The failure to instruct on lesser related offenses did not deprive Manning of his federal constitutional rights. Nothing prevented the jury in this case from considering any “defense” to the burglary charge, including whether he “had not torn the screen,” and thus was not attempting to enter the house, but merely lurking around S.M.’s window. Because the trial court did not err, we need not address Manning’s claim concerning the appropriate standard of prejudice.
III
Disposition
The judgment is affirmed.
ARONSON, J.
WE CONCUR:
BEDSWORTH, ACTING P. J.
THOMPSON, J.
[1] Manning asserts the evidence of residential burglary was “weak and circumstantial,” but he does not argue there is insufficient evidence to support the conviction. Although reasonable minds might disagree whether defendant’s penetration of the window screen sufficed to establish an entry, Manning evidently has concluded any such argument is foreclosed by People v. Valencia (2002) 28 Cal.4th 1, 16 [defendant used screwdriver to remove and to pull back window screen, but was unable to open either window; penetration into the area behind a window screen constitutes entry of outer boundary of a building sufficient to constitute burglary]; see People v. Yarbrough (2012) 54 Cal.4th 889.)

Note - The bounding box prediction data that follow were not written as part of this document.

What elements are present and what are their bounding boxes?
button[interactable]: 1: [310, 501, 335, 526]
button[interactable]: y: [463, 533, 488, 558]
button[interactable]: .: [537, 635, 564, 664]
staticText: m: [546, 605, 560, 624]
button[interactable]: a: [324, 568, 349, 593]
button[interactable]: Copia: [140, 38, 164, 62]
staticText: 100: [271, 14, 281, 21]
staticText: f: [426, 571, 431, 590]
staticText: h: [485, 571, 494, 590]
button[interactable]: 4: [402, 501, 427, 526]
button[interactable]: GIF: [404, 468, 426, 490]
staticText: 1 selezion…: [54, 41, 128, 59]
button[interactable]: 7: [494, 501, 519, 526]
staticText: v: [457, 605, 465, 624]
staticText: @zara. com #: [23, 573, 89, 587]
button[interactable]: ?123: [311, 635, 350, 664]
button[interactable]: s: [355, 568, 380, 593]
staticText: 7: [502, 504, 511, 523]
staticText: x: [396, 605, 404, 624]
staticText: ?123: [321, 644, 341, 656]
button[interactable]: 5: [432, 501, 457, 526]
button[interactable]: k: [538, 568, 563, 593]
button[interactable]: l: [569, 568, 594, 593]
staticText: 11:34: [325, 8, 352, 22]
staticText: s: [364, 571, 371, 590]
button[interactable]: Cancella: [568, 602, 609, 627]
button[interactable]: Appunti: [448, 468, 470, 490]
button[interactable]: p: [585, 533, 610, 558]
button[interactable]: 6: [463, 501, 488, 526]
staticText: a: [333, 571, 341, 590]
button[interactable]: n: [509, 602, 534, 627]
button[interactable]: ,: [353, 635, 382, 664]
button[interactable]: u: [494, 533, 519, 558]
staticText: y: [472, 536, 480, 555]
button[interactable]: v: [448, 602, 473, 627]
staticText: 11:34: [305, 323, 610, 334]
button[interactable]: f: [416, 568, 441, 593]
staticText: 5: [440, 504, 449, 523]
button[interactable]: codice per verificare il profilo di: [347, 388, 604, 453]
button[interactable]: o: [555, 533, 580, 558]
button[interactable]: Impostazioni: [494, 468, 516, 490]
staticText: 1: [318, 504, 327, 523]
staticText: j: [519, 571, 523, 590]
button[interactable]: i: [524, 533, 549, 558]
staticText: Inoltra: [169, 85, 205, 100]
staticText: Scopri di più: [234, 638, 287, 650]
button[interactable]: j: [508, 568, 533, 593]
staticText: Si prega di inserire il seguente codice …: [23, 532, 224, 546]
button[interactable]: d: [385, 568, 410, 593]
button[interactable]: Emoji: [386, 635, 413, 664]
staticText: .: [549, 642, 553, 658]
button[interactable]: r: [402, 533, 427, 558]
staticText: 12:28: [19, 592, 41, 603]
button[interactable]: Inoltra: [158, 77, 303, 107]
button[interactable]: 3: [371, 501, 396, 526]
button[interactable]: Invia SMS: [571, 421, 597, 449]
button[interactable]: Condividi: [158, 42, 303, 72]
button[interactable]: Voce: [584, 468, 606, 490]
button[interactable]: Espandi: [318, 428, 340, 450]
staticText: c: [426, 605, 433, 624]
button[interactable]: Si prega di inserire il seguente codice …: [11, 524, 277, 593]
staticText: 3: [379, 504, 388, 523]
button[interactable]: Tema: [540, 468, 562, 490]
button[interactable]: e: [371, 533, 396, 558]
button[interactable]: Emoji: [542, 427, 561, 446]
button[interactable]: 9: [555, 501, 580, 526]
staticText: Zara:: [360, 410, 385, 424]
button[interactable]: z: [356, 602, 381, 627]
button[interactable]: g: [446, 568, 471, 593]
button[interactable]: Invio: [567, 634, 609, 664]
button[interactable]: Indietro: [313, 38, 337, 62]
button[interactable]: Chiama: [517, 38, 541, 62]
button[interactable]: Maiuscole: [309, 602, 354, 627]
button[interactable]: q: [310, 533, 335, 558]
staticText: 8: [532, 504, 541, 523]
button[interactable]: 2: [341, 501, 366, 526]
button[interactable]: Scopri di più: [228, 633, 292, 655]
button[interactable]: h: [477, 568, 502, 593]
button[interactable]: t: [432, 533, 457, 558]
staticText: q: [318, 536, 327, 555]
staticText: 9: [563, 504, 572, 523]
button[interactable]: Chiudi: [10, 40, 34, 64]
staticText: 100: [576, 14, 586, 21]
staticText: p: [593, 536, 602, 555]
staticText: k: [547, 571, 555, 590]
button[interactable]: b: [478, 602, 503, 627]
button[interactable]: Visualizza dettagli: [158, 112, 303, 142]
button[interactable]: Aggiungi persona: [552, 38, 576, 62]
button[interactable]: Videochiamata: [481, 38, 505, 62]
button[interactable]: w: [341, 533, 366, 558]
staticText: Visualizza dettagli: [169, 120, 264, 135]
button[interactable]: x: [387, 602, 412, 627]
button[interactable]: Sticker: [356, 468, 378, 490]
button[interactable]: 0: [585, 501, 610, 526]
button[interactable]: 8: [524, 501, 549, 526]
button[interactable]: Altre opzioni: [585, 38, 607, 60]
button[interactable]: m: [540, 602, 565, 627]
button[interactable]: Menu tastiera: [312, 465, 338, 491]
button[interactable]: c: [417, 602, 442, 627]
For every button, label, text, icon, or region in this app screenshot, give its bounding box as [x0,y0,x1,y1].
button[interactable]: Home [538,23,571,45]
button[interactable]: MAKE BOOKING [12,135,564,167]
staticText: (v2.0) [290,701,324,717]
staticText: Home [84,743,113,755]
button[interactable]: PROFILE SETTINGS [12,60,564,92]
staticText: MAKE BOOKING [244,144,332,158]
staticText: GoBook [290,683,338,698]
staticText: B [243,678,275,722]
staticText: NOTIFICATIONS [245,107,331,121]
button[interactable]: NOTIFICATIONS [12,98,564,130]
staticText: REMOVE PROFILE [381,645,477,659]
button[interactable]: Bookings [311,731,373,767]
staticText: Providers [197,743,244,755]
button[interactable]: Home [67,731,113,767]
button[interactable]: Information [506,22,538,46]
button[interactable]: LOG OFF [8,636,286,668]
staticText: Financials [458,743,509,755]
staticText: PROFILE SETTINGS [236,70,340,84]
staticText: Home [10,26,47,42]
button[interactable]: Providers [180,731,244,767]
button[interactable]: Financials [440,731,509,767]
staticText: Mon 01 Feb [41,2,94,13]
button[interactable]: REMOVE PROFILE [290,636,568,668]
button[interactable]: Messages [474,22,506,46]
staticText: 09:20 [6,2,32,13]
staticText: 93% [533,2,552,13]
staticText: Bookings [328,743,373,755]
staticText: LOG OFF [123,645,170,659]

[2] We need not address the Attorney General’s argument Manning’s entry into the victim’s yard satisfied the entry requirement for prowling, but “such an entry would not qualify for burglary as charged because it would not count as an entry into the structure. So, when [defendant] argued that the trial court should instruct on prowling, he was not arguing for a lesser included offense of burglary. Instead, he was actually arguing for a completely different crime altogether (prowling around the victim’s yard) and asserting that such a crime could serve as a defense to burglary.”